First we went to the Pow-Wow. It was very neat to see the culture... but the most important thing to me if I have to write fast is the relationships.I've really grown attached to Judy and Joel and Sadonia and Christina and Taylor, and Jay and Jose. Hahaha. The list goes on.

Last night, Jose spent more time with Joel and I went to sleep. It was about an hour nap. I woke up when I heard them come back. I thought I was pretty solidly asleep. But I woke up and it was 10:30 PM. I wandered a teeny bit and then I was getting ready to go back to my tent when Christy called me out. They were all around the table (the Heritage kids) so I came over and sat with them and Diana, Christy, Brooke, Brenda, and I all stayed awake until 1 in the morning talking and laughing about lady things. I've never done that before. It was fun. It was nice to connect with them all on that level. Every one of them had children and Christy and Brenda both have grandchildren so they have a lot of experience to share.

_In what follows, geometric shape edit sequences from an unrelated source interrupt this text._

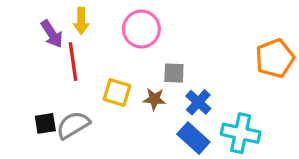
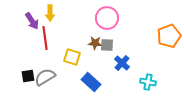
pink circle: (141, 29) -> (107, 18), moved
brown star: (154, 99) -> (95, 43), moved
cyan cross: (241, 133) -> (148, 82), size x0.7
blue rectangle: (193, 138) -> (91, 82), moved

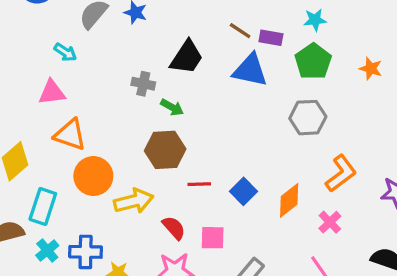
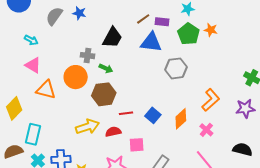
brown line: (240, 31) -> (143, 19), turned -64
cyan arrow: (65, 52) -> (31, 40), moved
orange star: (371, 69) -> (211, 30), moved
pink triangle: (52, 92) -> (33, 65), turned 42
gray hexagon: (308, 118) -> (176, 68), moved
orange circle: (93, 176) -> (76, 77), moved
red semicircle: (174, 228) -> (113, 132), moved, turned -56

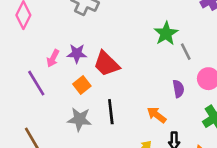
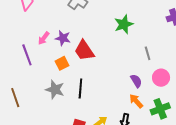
green star: (166, 33) -> (124, 24), moved
purple semicircle: (178, 89) -> (136, 81), turned -32
orange arrow: (157, 115) -> (136, 101), moved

This morning, myself, Joel, and Jose stayed on the dock for an hour and a half before they came to get us. We didn't talk hardly at all. Joel didn't say a single word. We just listened to the water and hoped to stay there. We got all of our stuff together and then we went back to the water. Now we are blogging. This has been an extremely wonderful experience. Very, very full. Not with events but emotions and ... something.

We're going to Palouse falls and then home. Should be home around 4... I don't think so. It's almost noon now. Gasp maybe we aren't going to Palouse??? The adventure continues.

Friday, July 21, 2017

7/15/17

Today, we woke up at an early hour again. We left around 9:30. We got to the McNary Dam around 12. My math is all pretty far off. I don't know how to recalculate. But I'm riding with Pedro today which is nice because he has windows and it's one-on-one. There's lots of room for meaningful conversation. It seems all he wants to talk about is God and I just can't get enough either even though I dead tired, I really appreciate the conversation. Jessica wants me to talk to him about my career path. I can't believe that he has all the answers but I'm willing to find some from him. Our conversation was just leading that way when we got to the laundromat. I'm pretty sure we have a minimum of three hours left to our drive but because the truck goes so slowly with the trailer. I can easily see it being four hours. Lots of time for talking. And sleep, I'm hoping. I'm hoping so much. I don't know why God made me with such a need for sleep. It really seems like a weakness. But if God did it, I think it's wise to follow suit. Life isn't supposed to be all about work.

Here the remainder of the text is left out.